アメリカ、中国向け半導体輸出規制を強化

2024/04/8 07:30

アメリカ政府は3月29日、中国向け半導体の輸出規制をさらに強化する策を発表した。AI機能を搭載したノートパソコンが新たに規制対象となり、4月4日から実施される。これは去年10月から実施されている規制措置の追加策であり、去年からエヌビディアを初めとする半導体メーカーに対して、中国への最先端AI半導体の輸出の禁止を命じていた。アメリカ商務省は、「中国への技術輸出規制は今後も絶えず更新し、措置を強化する予定」と表明している。

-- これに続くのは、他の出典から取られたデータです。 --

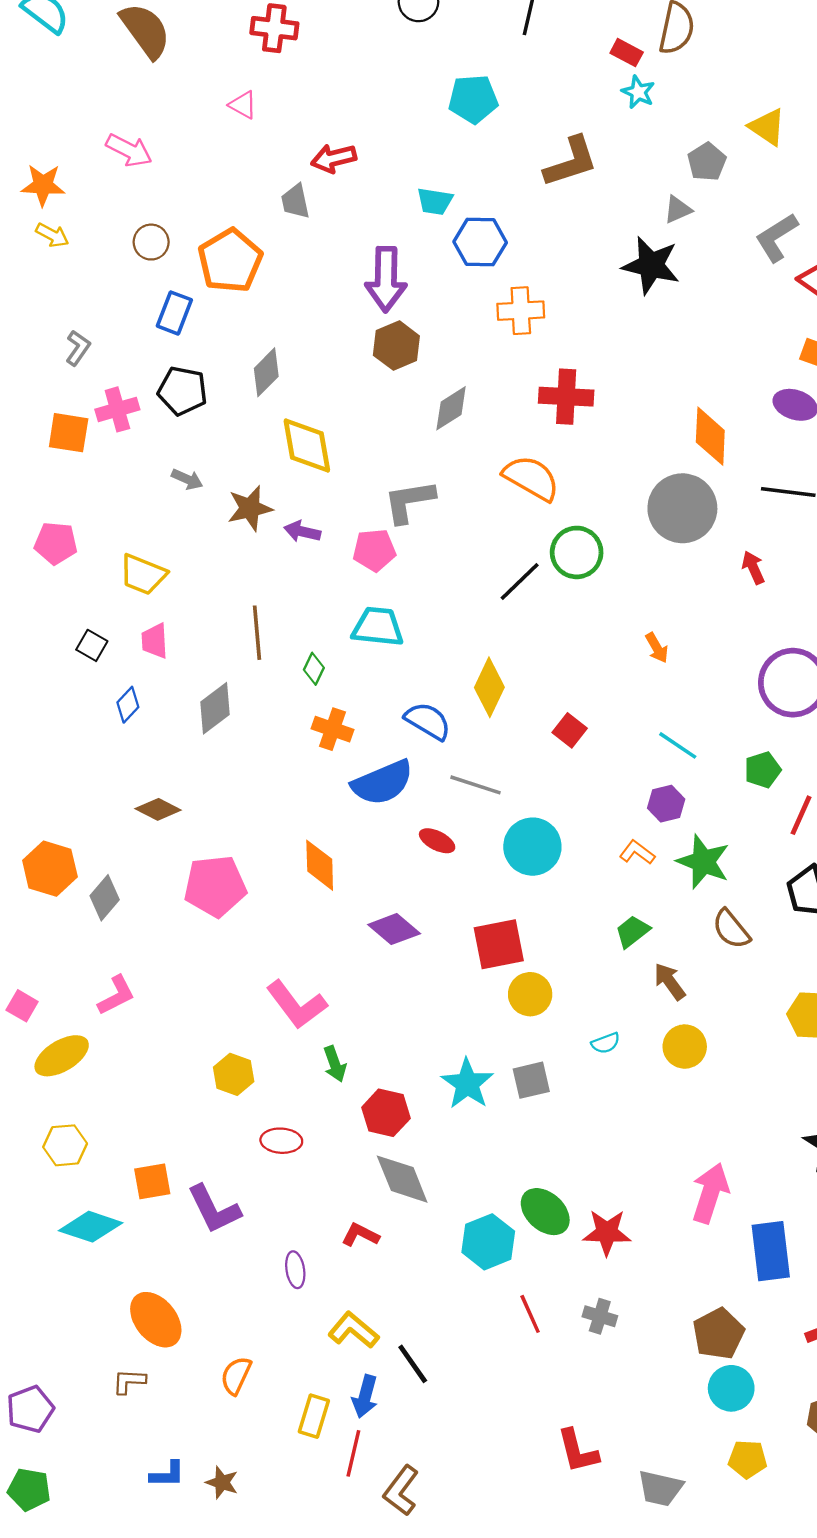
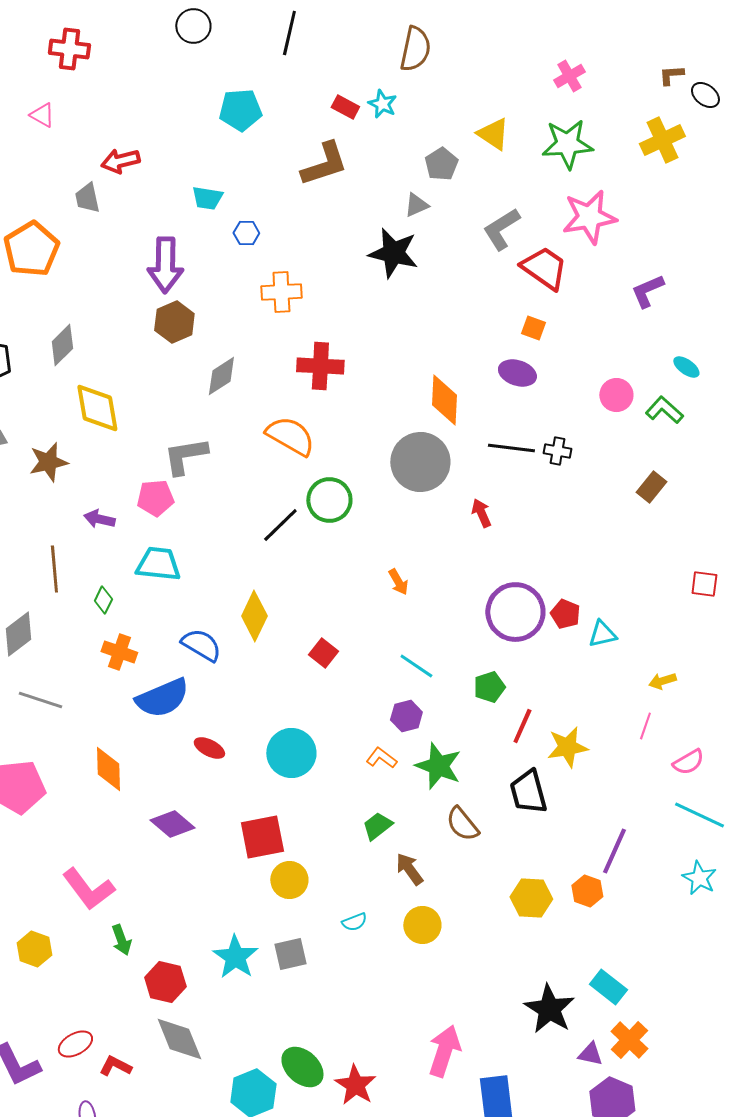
red rectangle: (627, 53) -> (345, 107), moved
blue hexagon: (480, 242) -> (246, 233), size x0.6
purple arrow: (302, 532) -> (99, 519), moved
gray line: (475, 785) -> (40, 700), moved
red ellipse: (281, 1141) -> (75, 1044), moved, turned -32
red star: (607, 1233) -> (355, 1085), turned 30
red L-shape: (360, 1235) -> (115, 1066), moved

これに対し、中国商務省は「輸出規制の乱用は世界の半導体やその関連企業の正常な貿易を妨げるもので、市場のルールや国際貿易の秩序が著しく損なわれる」と表明した。

AI技術の普及に伴い、2029年にはAI対応型のノートパソコンが全体の95%となって出荷数は2.3億台を超えると見られている。つまりAIが個人のデバイスで広く活用され、通信や生産力、創造力、エンターテインメントが大きく変化していくことになる。

半導体やパソコンの大手メーカーも、このような流れに対応している。クアルコム、HP、デルなどがAI 導入PCを打ち出しているほか、エヌビディアやAMDなど半導体メーカーもAIの活用によるPCの普及の在り方を探っている。

こうした取り組みをしている大きな理由の一つが、大規模言語モデルの進歩である。グーグルは軽量型の大規模言語モデルGemmaを発表しており、AIがノートパソコンで利用されるという新たな時代を切り開いた。複雑な大規模言語モデルをPCで実行するにはまた課題もあるが、それらは技術の進歩で徐々に克服されており、各社ともPCにおけるAIモデルの活用の新たな方法を探っている。

今回のアメリカの規制策強化は、国の安全面を踏まえてのものではあが、世界の経済や技術競争におけるAIの重要性も示されている。AIが進歩を重ね、利用範囲も拡大していく中、AI関連の技術や製品における各国間での連携や競争もさらに活発になりそうである。